### [About this exercise]
Give back all of the data exactly, with every picture omitted.

### [Entries shown]
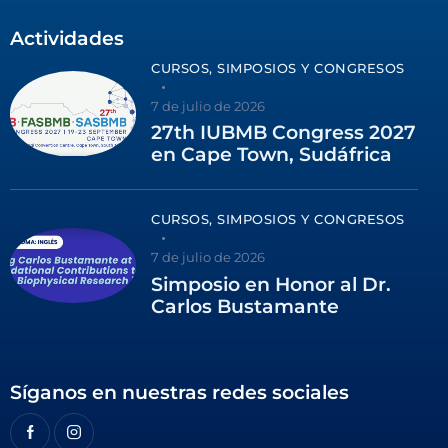
Actividades
CURSOS, SIMPOSIOS Y CONGRESOS
7 de julio de 2026
27th IUBMB Congress 2027
en Cape Town, Sudáfrica
CURSOS, SIMPOSIOS Y CONGRESOS
7 de julio de 2026
Simposio en Honor al Dr.
Carlos Bustamante
Síganos en nuestras redes sociales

### [Result below]
Actividades
CURSOS, SIMPOSIOS Y CONGRESOS
7 de julio de 2026
27th IUBMB Congress 2027
en Cape Town, Sudáfrica
CURSOS, SIMPOSIOS Y CONGRESOS
7 de julio de 2026
Simposio en Honor al Dr.
Carlos Bustamante
Síganos en nuestras redes sociales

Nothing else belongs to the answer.